§ Directions for this task
Search the records below for the line containing "About ePubs". Write out that line and every line after it exactly as written.

· · · · · · ·

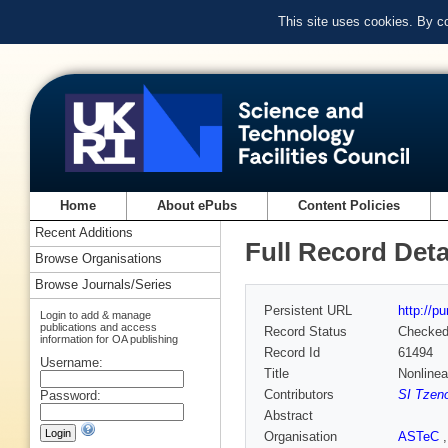
This site uses cookies. By c
Home
About ePubs
Content Policies
Recent Additions
Full Record Deta
Browse Organisations
Browse Journals/Series
Persistent URL
http://p
Login to add & manage
publications and access
Record Status
Checke
information for OA publishing
Record Id
61494
Username:
Title
Nonlinea
Contributors
SI Tzeno
Password:
Abstract
Organisation
ASTeC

· · · · · · ·

§ Written solution
About ePubs
Content Policies
Recent Additions
Full Record Deta
Browse Organisations
Browse Journals/Series
Persistent URL
http://p
Login to add & manage
publications and access
Record Status
Checke
information for OA publishing
Record Id
61494
Username:
Title
Nonlinea
Contributors
SI Tzeno
Password:
Abstract
Organisation
ASTeC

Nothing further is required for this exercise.